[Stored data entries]
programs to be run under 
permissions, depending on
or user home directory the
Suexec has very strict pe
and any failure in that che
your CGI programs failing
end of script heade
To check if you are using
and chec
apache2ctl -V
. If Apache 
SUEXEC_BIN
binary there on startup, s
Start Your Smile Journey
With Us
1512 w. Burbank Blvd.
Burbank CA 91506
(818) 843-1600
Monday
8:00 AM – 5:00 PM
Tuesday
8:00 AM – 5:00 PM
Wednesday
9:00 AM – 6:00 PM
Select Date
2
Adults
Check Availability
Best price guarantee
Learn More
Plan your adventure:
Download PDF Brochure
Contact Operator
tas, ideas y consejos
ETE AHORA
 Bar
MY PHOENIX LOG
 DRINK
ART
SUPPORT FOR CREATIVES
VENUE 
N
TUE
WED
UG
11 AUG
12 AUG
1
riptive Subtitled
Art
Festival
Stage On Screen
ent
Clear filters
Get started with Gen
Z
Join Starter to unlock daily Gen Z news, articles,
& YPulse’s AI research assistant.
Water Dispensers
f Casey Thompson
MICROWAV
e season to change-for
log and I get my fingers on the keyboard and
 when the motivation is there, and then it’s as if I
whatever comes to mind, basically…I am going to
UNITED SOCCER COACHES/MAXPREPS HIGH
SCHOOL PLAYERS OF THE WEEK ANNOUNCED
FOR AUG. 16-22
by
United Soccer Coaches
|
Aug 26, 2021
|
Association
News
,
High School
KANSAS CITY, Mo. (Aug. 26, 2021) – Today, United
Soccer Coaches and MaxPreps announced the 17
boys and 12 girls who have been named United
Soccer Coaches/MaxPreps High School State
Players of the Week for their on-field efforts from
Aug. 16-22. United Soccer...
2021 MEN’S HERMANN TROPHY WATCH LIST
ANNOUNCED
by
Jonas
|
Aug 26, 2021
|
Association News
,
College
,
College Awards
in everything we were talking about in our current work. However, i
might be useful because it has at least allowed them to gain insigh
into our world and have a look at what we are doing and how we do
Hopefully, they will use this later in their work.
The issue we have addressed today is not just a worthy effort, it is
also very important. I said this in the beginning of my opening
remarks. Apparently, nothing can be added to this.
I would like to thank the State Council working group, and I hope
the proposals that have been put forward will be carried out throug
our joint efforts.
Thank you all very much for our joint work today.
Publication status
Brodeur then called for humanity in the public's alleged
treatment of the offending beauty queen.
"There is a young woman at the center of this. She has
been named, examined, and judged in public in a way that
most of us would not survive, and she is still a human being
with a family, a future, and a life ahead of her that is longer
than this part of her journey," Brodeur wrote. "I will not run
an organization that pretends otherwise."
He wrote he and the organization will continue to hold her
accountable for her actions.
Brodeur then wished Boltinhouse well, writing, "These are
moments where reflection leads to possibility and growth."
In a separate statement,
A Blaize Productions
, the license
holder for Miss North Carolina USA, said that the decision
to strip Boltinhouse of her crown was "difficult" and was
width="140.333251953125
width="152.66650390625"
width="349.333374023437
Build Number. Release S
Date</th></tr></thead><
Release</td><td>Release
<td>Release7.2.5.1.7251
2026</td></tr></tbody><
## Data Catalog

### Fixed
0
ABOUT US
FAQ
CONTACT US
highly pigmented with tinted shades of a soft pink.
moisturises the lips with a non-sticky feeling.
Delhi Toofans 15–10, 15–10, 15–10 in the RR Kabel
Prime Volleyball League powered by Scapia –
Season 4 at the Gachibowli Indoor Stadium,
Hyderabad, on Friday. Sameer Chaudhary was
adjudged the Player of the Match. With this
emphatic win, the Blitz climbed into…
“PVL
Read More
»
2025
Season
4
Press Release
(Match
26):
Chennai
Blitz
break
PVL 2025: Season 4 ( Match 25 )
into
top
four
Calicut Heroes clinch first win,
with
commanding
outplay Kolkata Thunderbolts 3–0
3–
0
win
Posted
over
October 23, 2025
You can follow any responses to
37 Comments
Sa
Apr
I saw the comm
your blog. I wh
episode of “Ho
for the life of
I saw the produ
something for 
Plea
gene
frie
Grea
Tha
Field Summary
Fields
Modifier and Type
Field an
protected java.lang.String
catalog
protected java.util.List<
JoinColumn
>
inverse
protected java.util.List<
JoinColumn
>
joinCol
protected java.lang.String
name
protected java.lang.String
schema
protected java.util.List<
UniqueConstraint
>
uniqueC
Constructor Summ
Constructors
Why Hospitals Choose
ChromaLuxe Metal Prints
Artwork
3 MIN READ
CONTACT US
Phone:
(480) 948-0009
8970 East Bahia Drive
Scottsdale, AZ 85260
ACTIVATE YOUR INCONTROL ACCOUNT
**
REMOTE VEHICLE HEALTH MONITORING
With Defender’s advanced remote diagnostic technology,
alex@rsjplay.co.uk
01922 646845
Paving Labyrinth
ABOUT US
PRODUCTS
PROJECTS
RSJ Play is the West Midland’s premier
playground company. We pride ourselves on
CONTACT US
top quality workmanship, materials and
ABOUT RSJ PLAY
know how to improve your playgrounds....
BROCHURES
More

Exercise goal :: I'd like the entries above reproduced in full, exactly as they stand.

Exercise answer ::
programs to be run under 
permissions, depending on
or user home directory the
Suexec has very strict pe
and any failure in that che
your CGI programs failing
end of script heade
To check if you are using
and chec
apache2ctl -V
. If Apache 
SUEXEC_BIN
binary there on startup, s
Start Your Smile Journey
With Us
1512 w. Burbank Blvd.
Burbank CA 91506
(818) 843-1600
Monday
8:00 AM – 5:00 PM
Tuesday
8:00 AM – 5:00 PM
Wednesday
9:00 AM – 6:00 PM
Select Date
2
Adults
Check Availability
Best price guarantee
Learn More
Plan your adventure:
Download PDF Brochure
Contact Operator
tas, ideas y consejos
ETE AHORA
 Bar
MY PHOENIX LOG
 DRINK
ART
SUPPORT FOR CREATIVES
VENUE 
N
TUE
WED
UG
11 AUG
12 AUG
1
riptive Subtitled
Art
Festival
Stage On Screen
ent
Clear filters
Get started with Gen
Z
Join Starter to unlock daily Gen Z news, articles,
& YPulse’s AI research assistant.
Water Dispensers
f Casey Thompson
MICROWAV
e season to change-for
log and I get my fingers on the keyboard and
 when the motivation is there, and then it’s as if I
whatever comes to mind, basically…I am going to
UNITED SOCCER COACHES/MAXPREPS HIGH
SCHOOL PLAYERS OF THE WEEK ANNOUNCED
FOR AUG. 16-22
by
United Soccer Coaches
|
Aug 26, 2021
|
Association
News
,
High School
KANSAS CITY, Mo. (Aug. 26, 2021) – Today, United
Soccer Coaches and MaxPreps announced the 17
boys and 12 girls who have been named United
Soccer Coaches/MaxPreps High School State
Players of the Week for their on-field efforts from
Aug. 16-22. United Soccer...
2021 MEN’S HERMANN TROPHY WATCH LIST
ANNOUNCED
by
Jonas
|
Aug 26, 2021
|
Association News
,
College
,
College Awards
in everything we were talking about in our current work. However, i
might be useful because it has at least allowed them to gain insigh
into our world and have a look at what we are doing and how we do
Hopefully, they will use this later in their work.
The issue we have addressed today is not just a worthy effort, it is
also very important. I said this in the beginning of my opening
remarks. Apparently, nothing can be added to this.
I would like to thank the State Council working group, and I hope
the proposals that have been put forward will be carried out throug
our joint efforts.
Thank you all very much for our joint work today.
Publication status
Brodeur then called for humanity in the public's alleged
treatment of the offending beauty queen.
"There is a young woman at the center of this. She has
been named, examined, and judged in public in a way that
most of us would not survive, and she is still a human being
with a family, a future, and a life ahead of her that is longer
than this part of her journey," Brodeur wrote. "I will not run
an organization that pretends otherwise."
He wrote he and the organization will continue to hold her
accountable for her actions.
Brodeur then wished Boltinhouse well, writing, "These are
moments where reflection leads to possibility and growth."
In a separate statement,
A Blaize Productions
, the license
holder for Miss North Carolina USA, said that the decision
to strip Boltinhouse of her crown was "difficult" and was
width="140.333251953125
width="152.66650390625"
width="349.333374023437
Build Number. Release S
Date</th></tr></thead><
Release</td><td>Release
<td>Release7.2.5.1.7251
2026</td></tr></tbody><
## Data Catalog

### Fixed
0
ABOUT US
FAQ
CONTACT US
highly pigmented with tinted shades of a soft pink.
moisturises the lips with a non-sticky feeling.
Delhi Toofans 15–10, 15–10, 15–10 in the RR Kabel
Prime Volleyball League powered by Scapia –
Season 4 at the Gachibowli Indoor Stadium,
Hyderabad, on Friday. Sameer Chaudhary was
adjudged the Player of the Match. With this
emphatic win, the Blitz climbed into…
“PVL
Read More
»
2025
Season
4
Press Release
(Match
26):
Chennai
Blitz
break
PVL 2025: Season 4 ( Match 25 )
into
top
four
Calicut Heroes clinch first win,
with
commanding
outplay Kolkata Thunderbolts 3–0
3–
0
win
Posted
over
October 23, 2025
You can follow any responses to
37 Comments
Sa
Apr
I saw the comm
your blog. I wh
episode of “Ho
for the life of
I saw the produ
something for 
Plea
gene
frie
Grea
Tha
Field Summary
Fields
Modifier and Type
Field an
protected java.lang.String
catalog
protected java.util.List<
JoinColumn
>
inverse
protected java.util.List<
JoinColumn
>
joinCol
protected java.lang.String
name
protected java.lang.String
schema
protected java.util.List<
UniqueConstraint
>
uniqueC
Constructor Summ
Constructors
Why Hospitals Choose
ChromaLuxe Metal Prints
Artwork
3 MIN READ
CONTACT US
Phone:
(480) 948-0009
8970 East Bahia Drive
Scottsdale, AZ 85260
ACTIVATE YOUR INCONTROL ACCOUNT
**
REMOTE VEHICLE HEALTH MONITORING
With Defender’s advanced remote diagnostic technology,
alex@rsjplay.co.uk
01922 646845
Paving Labyrinth
ABOUT US
PRODUCTS
PROJECTS
RSJ Play is the West Midland’s premier
playground company. We pride ourselves on
CONTACT US
top quality workmanship, materials and
ABOUT RSJ PLAY
know how to improve your playgrounds....
BROCHURES
More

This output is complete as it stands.